◆ **WHAT IS NEEDED**:
Using the records below, reproduce exactly the lines from the one containing "SOSTENIBILIDAD" through the end, and nothing more; skip the images.
[Start of Attachment]
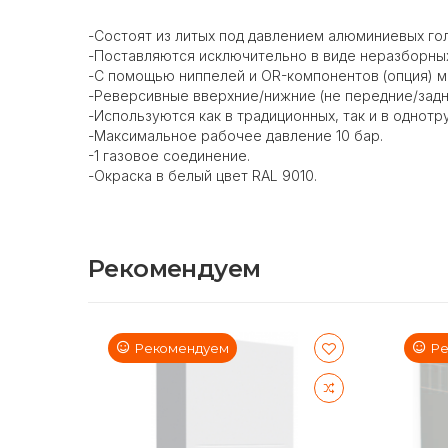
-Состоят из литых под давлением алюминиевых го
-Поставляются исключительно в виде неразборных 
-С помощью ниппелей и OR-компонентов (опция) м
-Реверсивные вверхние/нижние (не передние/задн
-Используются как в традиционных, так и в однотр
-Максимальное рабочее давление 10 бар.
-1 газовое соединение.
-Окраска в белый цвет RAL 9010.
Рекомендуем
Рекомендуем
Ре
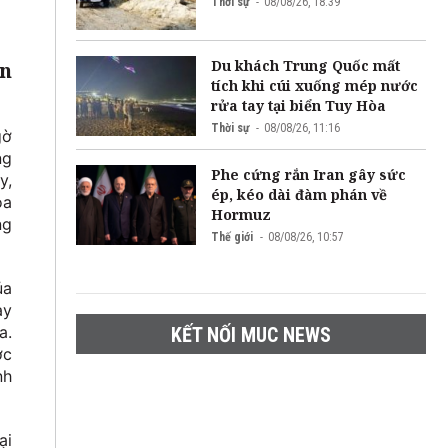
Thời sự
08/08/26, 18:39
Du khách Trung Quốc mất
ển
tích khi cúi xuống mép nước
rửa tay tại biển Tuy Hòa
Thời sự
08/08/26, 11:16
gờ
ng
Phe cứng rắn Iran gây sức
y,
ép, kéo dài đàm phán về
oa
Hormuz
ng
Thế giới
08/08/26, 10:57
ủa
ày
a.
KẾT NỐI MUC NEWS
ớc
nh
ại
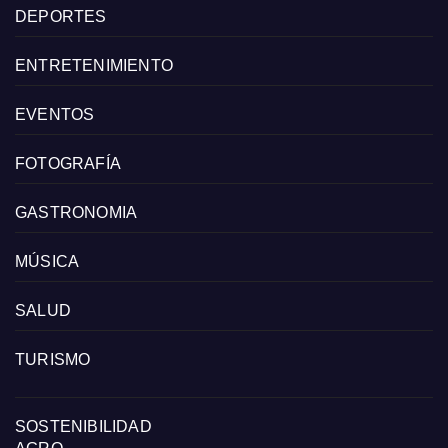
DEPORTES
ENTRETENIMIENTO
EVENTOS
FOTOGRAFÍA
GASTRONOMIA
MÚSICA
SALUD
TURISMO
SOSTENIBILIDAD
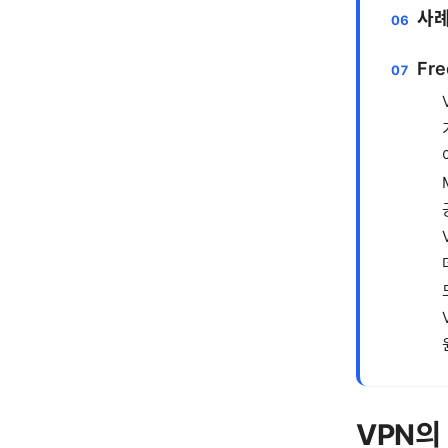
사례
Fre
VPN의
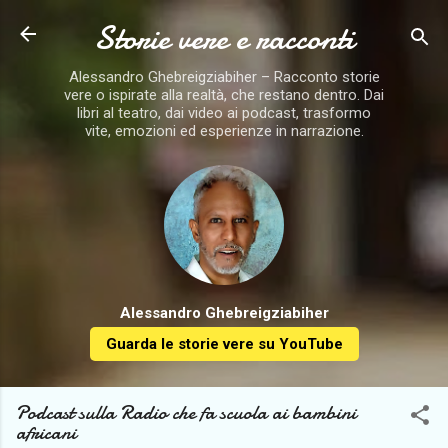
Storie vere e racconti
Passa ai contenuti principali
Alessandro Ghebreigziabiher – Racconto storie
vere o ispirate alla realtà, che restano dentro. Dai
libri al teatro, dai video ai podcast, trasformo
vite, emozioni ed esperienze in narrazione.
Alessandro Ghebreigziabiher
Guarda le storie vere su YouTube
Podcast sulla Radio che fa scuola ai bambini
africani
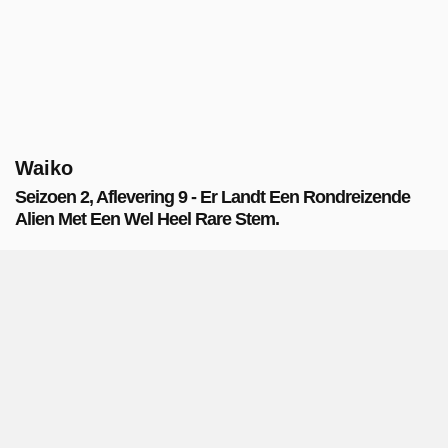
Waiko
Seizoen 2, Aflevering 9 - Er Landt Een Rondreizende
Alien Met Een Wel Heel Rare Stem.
[End of Attachment]
◆ **COMPLETED TASK**:
SOSTENIBILIDAD
사례
Fre
VPN의
Storie vere e racconti
Passa ai contenuti principali
Alessandro Ghebreigziabiher – Racconto storie
vere o ispirate alla realtà, che restano dentro. Dai
libri al teatro, dai video ai podcast, trasformo
vite, emozioni ed esperienze in narrazione.
Alessandro Ghebreigziabiher
Guarda le storie vere su YouTube
Podcast sulla Radio che fa scuola ai bambini
africani
Waiko
Seizoen 2, Aflevering 9 - Er Landt Een Rondreizende
Alien Met Een Wel Heel Rare Stem.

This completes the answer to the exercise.